** Opening Exercise material block **
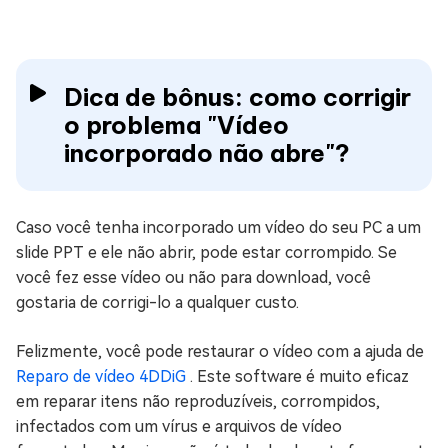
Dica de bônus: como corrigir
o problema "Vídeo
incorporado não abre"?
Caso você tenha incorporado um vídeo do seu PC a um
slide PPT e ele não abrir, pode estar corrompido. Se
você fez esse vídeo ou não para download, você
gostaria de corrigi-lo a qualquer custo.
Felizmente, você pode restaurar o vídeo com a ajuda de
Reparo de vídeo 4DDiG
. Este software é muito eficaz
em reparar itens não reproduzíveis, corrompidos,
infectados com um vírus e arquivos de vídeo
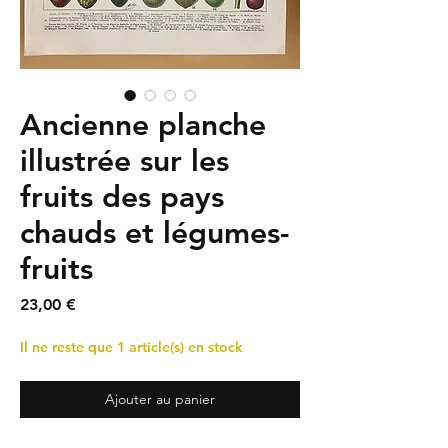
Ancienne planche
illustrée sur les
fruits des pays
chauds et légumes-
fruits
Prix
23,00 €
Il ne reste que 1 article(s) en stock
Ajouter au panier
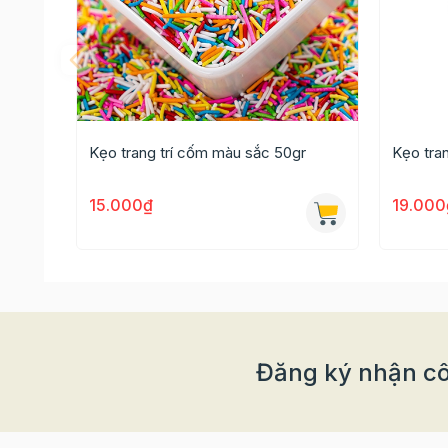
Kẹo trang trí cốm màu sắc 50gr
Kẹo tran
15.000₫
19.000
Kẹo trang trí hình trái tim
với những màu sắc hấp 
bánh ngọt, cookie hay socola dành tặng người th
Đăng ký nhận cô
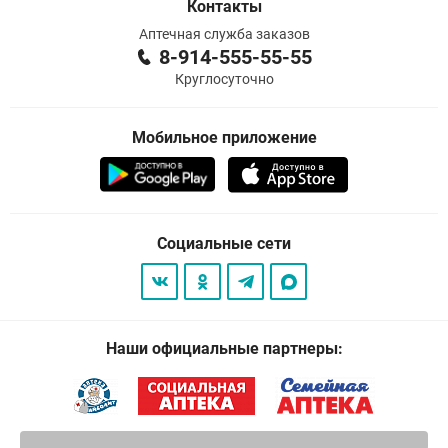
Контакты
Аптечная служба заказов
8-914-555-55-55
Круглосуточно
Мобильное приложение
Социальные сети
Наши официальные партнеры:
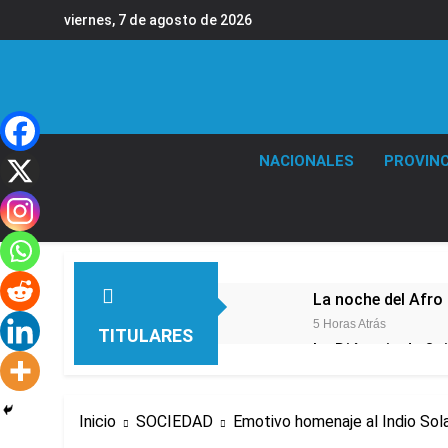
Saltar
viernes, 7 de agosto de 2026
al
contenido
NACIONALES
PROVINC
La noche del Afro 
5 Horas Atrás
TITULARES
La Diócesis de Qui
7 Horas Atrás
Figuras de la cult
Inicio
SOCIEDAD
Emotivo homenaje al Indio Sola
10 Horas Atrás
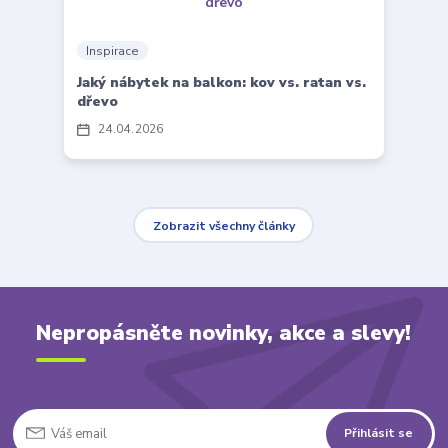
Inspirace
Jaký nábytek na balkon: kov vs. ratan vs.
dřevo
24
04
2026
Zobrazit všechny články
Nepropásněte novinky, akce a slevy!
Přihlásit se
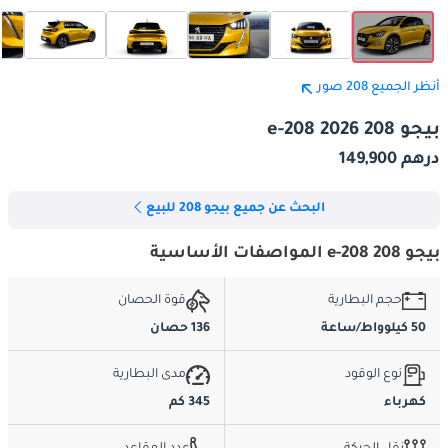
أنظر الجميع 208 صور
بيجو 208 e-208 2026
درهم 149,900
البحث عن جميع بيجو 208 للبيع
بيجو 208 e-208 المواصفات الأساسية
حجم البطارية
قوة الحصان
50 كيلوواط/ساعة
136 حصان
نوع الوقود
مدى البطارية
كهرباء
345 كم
** Closing Exercise material block **
* [Problem statement]: What is needed is an exact output of the records above, with every picture left out.

* [The completed task]:
Dica de bônus: como corrigir
o problema "Vídeo
incorporado não abre"?
Caso você tenha incorporado um vídeo do seu PC a um
slide PPT e ele não abrir, pode estar corrompido. Se
você fez esse vídeo ou não para download, você
gostaria de corrigi-lo a qualquer custo.
Felizmente, você pode restaurar o vídeo com a ajuda de
Reparo de vídeo 4DDiG
. Este software é muito eficaz
em reparar itens não reproduzíveis, corrompidos,
infectados com um vírus e arquivos de vídeo
Ancienne planche
illustrée sur les
fruits des pays
chauds et légumes-
fruits
Prix
23,00 €
Il ne reste que 1 article(s) en stock
Ajouter au panier
Kẹo trang trí cốm màu sắc 50gr
Kẹo tran
15.000₫
19.000
Kẹo trang trí hình trái tim
với những màu sắc hấp 
bánh ngọt, cookie hay socola dành tặng người th
Đăng ký nhận cô
Контакты
Аптечная служба заказов
8-914-555-55-55
Круглосуточно
Мобильное приложение
Социальные сети
Наши официальные партнеры:
Saltar
viernes, 7 de agosto de 2026
al
contenido
NACIONALES
PROVINC
La noche del Afro 
5 Horas Atrás
TITULARES
La Diócesis de Qui
7 Horas Atrás
Figuras de la cult
Inicio
SOCIEDAD
Emotivo homenaje al Indio Sola
10 Horas Atrás
Inspirace
Jaký nábytek na balkon: kov vs. ratan vs.
dřevo
24
04
2026
Zobrazit všechny články
Nepropásněte novinky, akce a slevy!
Přihlásit se
أنظر الجميع 208 صور
بيجو 208 e-208 2026
درهم 149,900
البحث عن جميع بيجو 208 للبيع
بيجو 208 e-208 المواصفات الأساسية
حجم البطارية
قوة الحصان
50 كيلوواط/ساعة
136 حصان
نوع الوقود
مدى البطارية
كهرباء
345 كم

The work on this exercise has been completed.